Preheat oven to 300.
Grease 9" springform pan with coconut oil to prevent sticking.
Melt chocolate chips with coconut oil in a double boiler. Be sure to stir periodically for even melting. Once completely melted, set aside to let cool to room temperature.
Separate egg whites from yolks. Set yolks aside in a small bowl. Add whites to a medium sized mixing bowl. Using a hand mixer on medium speed, whip egg whites until fluffy and peaks form.
Slowly add coconut sugar to egg whites while still whipping with hand mixer until all sugar has been integrated.
Add egg yolks and salt to room temperature chocolate and stir by hand with a rubber spatula until fully mixed.
Using a rubber spatula, add 1/3 of egg white mixture to chocolate mixture. Mix gently. Then add the rest of the egg white mixture until fully integrated. Be sure to not overmix or your cake will go flat.
Add mixture to greased springform pan and bake for 40 minutes.
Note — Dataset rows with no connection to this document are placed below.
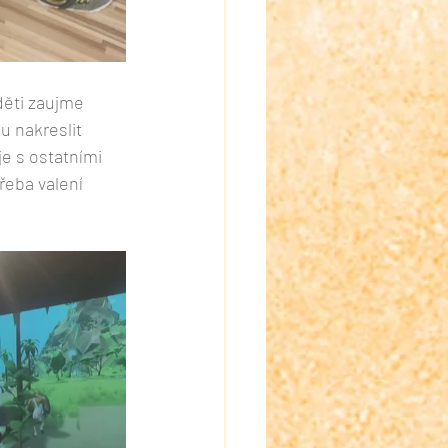
děti zaujme 
 nakreslit 
e s ostatními 
řeba valení 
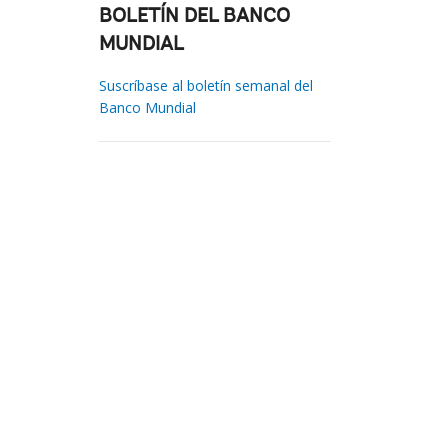
BOLETÍN DEL BANCO
MUNDIAL
Suscríbase al boletín semanal del
Banco Mundial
Once the cake is in the oven, start making your caramel sauce.
In a medium sized pot, add coconut milk and sugar. Mix well and bring to a boil. Once boiling, reduce to medium-low heat and stir every few minutes to prevent burned flecks in your sauce. Do this for 30-40 minutes until sauce coats a spoon.
Add salt and vanilla extract, mix together then pour into a glass jar to let cool.
Remove cake from the oven and let cool to room temperature.
Once the cake is cool, add caramel sauce to the top of the cake. Serve immediately or refrigerate and enjoy in 3 days.